One of the toughest things I’ve had to do so far for wedding planning has been deciding who was in my bridal party. I put a lot of pressure on myself to choose the right people, but then I worried about if I made the right decision or not (and I still do, quite honestly).
For me, I worry a lot about my friends and their feelings. I always have. I’ve never been one to have a core group of friends that’s followed me throughout my life. Instead I have multiple circles of friends–some who have been around a couple of years and some that are newer, some that are involved with dog agility and some involved in horses, etc. I’ve had very close friends for a couple of years that have slid back to someone you occasionally chat with about random things–I blame this on how much I’ve moved around and the different directions my life has taken me in the past ten years or so.
Plus, I’ve been in so many weddings–there was no way I could follow the rule of “If you were in her wedding, you have to invite her to be in yours…” (Does anyone really follow that rule?) It’s not that I’m not grateful for being in their wedding–it was a great experience and I was privileged to be such an important part of their big day–but I just couldn’t do it.
We want to have a small wedding–large bridal parties and small weddings just don’t work well. Plus, I knew that Matt would have a problem getting enough groomsmen to even out the numbers because most of his close friends are spread out all over the country, with families, which makes it hard to get them to Lexington without it being too expensive for them. So that was my saving grace to have just a couple of girls in my party.
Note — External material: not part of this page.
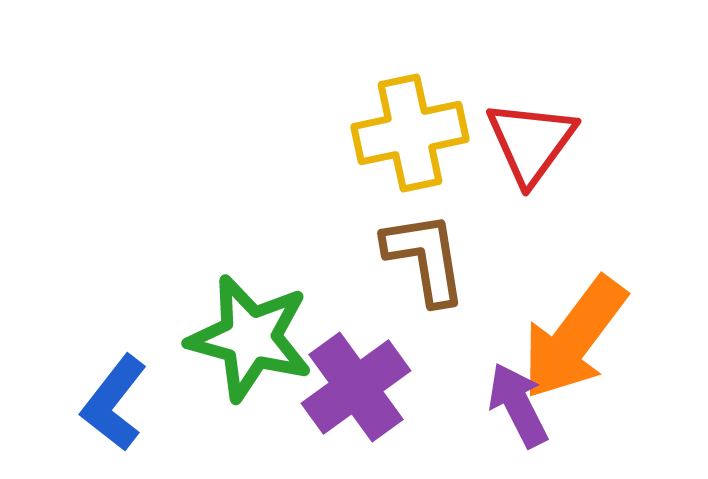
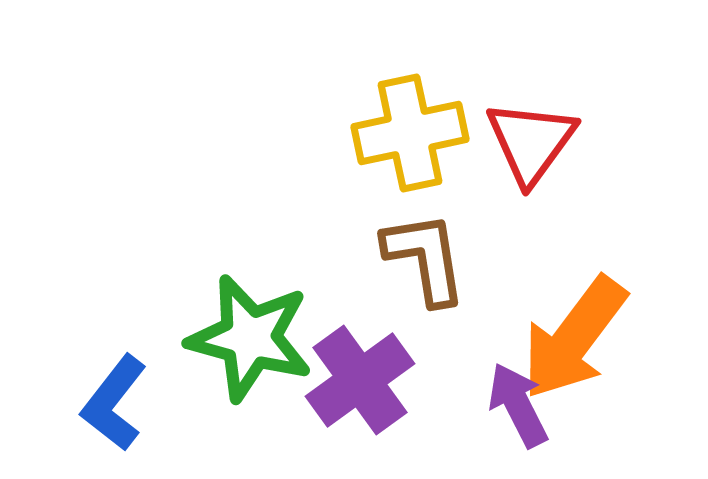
purple cross: moved 4 px right, 7 px up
But then the hard part came to choose those two girls (my sister as matron-of-honor was a no-brainer), and this is where I stressed, and maybe had some tears, the most (so far…).
Basically what it boiled down for me was who has shown the most support and the most excitement for my engagement, because that’s going to be the person who will continue to have a lot of excitement (you hope) throughout the wedding process. My friend AD, that I’ve known for 11 years now, has been the most excited about the wedding–pushing me to look at dresses and sharing her fashionable sense with me as I chose dresses or talked colors (I have no fashion sense…).
Then I chose my friend M from agility because she has been such a supportive friend with everything–my relationship with Matt, helping me train the dogs, etc. Plus, she’s always a pleasure to be around and we always laugh about something. (It doesn’t hurt that she’s a big crafts person, too, so that should come in handy with all the DIY stuff we have going on for the wedding.)
Did I leave out some people that I would have loved to be in the wedding? Of course! There were friends that I had been very close to, but for some reason or another, some distance has gotten between us. Other friends I knew had too much on their plate already with school and their families, that I felt selfish to ask them to give up some of their precious free time to help me with the wedding. There are friends that live farther than two hours away that I knew I’d have a blast having in my bridal party, but I also knew it was hard to be part of something so far away.
So I made the decision I made, and I’m happy with my choice. Sure, in the back of my mind I’m going to worry about if I’ve hurt anyone’s feelings all the way up until the wedding and beyond. But I know the girls that are going to be standing by me at the altar will have my back for years to come, and I hope they know the same is true for me.